Source material Block Start
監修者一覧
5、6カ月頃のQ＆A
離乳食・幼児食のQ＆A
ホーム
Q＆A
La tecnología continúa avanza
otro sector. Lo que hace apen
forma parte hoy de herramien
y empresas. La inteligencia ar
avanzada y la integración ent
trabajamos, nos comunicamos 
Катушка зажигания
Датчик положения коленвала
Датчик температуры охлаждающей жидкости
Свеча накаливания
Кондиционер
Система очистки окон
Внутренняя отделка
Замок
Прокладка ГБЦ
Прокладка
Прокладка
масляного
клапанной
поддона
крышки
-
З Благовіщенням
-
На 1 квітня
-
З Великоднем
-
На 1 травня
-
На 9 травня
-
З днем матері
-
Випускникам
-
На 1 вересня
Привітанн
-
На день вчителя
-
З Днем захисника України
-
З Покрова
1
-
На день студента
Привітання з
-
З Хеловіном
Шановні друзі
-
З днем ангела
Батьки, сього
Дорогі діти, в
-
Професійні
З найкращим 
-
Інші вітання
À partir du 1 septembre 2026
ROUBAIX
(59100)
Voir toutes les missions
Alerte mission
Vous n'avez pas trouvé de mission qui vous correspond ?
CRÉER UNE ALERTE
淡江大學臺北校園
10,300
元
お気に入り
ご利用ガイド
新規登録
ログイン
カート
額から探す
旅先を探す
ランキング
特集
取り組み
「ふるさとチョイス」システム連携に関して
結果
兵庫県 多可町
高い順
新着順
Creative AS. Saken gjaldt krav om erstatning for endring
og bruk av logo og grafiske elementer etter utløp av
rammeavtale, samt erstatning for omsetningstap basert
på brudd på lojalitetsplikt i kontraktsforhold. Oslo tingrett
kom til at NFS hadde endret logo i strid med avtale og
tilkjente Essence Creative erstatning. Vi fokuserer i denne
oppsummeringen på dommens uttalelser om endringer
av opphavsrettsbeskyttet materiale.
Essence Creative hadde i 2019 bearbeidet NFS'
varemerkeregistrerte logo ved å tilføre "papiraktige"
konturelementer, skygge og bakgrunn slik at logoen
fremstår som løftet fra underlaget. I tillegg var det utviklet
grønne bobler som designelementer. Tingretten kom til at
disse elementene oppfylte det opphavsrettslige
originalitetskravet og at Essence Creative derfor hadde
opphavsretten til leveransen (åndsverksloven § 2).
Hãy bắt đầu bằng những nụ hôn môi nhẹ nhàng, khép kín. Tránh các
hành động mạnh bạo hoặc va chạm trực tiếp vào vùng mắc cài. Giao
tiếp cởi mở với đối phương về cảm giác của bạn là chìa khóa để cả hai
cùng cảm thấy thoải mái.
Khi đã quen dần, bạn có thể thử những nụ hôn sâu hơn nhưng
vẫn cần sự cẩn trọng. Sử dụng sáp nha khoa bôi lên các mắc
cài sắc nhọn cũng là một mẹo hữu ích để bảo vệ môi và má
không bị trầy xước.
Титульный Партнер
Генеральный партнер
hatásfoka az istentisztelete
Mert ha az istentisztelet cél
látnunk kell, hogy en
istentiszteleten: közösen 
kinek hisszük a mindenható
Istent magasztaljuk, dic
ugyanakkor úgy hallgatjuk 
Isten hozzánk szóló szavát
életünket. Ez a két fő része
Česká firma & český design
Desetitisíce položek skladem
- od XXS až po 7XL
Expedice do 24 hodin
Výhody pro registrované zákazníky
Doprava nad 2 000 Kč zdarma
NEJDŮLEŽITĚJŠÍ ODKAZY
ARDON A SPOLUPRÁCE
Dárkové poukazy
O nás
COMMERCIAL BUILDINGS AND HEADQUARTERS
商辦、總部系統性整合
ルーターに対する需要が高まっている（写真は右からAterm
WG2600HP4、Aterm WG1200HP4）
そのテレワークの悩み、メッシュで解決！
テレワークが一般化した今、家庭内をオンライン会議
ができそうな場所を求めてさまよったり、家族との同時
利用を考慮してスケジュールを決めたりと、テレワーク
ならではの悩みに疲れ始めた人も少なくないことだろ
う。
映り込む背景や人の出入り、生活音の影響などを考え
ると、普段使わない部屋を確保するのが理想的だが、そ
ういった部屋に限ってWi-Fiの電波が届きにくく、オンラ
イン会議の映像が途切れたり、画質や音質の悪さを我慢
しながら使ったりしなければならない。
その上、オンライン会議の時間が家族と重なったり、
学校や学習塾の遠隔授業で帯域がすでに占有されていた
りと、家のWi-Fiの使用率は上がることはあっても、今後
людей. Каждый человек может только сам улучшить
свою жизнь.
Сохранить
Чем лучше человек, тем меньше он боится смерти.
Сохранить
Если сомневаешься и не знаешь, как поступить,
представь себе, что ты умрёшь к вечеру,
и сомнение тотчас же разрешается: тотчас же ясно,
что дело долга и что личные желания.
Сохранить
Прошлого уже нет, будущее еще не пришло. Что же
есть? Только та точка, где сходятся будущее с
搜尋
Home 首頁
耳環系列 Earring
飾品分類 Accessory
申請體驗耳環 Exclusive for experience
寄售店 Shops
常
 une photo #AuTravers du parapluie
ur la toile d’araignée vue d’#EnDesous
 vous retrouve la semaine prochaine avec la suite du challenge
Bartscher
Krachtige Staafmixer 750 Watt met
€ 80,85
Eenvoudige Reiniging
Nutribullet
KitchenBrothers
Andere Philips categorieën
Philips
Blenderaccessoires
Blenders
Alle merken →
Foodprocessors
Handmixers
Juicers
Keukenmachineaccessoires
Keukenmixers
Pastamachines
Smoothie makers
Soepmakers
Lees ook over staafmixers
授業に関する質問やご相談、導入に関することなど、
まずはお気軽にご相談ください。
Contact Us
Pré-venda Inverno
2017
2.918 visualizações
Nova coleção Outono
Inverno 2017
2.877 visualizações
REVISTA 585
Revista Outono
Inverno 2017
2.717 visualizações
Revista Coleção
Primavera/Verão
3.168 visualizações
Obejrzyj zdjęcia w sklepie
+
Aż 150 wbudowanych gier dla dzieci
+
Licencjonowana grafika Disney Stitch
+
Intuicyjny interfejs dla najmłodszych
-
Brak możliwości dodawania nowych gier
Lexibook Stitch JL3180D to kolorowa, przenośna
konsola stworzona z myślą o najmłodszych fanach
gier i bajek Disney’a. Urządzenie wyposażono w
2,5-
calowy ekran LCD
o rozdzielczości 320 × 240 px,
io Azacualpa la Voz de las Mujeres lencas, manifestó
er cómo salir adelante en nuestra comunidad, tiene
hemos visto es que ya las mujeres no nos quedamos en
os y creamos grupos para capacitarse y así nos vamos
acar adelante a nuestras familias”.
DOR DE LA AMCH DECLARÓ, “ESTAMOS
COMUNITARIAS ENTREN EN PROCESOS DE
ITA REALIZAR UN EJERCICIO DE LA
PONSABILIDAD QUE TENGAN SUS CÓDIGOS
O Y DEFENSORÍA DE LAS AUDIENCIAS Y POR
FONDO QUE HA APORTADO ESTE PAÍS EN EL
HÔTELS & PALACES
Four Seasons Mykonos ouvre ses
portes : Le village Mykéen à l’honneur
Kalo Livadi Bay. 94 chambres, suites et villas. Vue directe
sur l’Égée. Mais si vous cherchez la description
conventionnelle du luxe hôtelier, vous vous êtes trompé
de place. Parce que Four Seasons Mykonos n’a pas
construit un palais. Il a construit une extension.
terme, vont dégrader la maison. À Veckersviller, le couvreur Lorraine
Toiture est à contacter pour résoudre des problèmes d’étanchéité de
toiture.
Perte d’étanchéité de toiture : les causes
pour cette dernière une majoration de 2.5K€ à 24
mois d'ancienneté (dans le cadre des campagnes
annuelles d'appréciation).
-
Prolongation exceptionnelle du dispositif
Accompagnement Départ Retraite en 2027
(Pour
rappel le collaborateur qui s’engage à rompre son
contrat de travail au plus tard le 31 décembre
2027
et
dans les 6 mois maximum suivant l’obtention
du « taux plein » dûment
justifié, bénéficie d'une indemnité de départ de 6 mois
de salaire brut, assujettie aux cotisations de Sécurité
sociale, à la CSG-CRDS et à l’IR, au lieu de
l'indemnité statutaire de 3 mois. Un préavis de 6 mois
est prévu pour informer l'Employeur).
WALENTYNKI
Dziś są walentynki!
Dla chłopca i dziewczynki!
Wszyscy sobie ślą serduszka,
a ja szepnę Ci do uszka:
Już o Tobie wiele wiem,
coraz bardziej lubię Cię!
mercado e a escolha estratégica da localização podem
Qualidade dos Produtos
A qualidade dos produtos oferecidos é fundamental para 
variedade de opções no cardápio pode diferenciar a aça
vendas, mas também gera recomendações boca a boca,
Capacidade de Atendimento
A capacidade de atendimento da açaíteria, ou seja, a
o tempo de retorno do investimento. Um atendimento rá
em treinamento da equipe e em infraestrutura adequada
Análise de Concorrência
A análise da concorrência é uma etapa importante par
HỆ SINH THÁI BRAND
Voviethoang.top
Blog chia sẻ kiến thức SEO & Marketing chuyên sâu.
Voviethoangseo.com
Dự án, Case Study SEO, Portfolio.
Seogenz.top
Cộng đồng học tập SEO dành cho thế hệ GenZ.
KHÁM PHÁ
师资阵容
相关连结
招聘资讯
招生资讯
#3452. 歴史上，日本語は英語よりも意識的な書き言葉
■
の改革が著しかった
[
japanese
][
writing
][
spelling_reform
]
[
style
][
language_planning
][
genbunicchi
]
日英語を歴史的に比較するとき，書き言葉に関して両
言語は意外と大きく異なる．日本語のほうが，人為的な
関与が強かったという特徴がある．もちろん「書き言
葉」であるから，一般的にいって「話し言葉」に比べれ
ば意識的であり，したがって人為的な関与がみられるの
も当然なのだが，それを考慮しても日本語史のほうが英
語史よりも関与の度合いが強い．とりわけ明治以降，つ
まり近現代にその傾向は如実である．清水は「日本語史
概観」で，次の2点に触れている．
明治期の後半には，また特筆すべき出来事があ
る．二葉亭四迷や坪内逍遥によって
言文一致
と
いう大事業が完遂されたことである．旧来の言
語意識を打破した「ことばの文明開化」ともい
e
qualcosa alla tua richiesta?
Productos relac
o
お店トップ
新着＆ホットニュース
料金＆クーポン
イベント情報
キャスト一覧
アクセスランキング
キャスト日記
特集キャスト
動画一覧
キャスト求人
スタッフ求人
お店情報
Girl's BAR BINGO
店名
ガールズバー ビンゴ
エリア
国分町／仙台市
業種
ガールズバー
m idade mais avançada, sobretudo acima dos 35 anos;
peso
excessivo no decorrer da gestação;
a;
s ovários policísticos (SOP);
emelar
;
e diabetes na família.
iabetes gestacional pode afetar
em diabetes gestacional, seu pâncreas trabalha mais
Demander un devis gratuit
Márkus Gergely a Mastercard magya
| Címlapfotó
Source material Block End
### Work instructions
Above are some records. Copy each of their lines that holds the string "Mykonos".

### Response to the exercise
Four Seasons Mykonos ouvre ses
de place. Parce que Four Seasons Mykonos n’a pas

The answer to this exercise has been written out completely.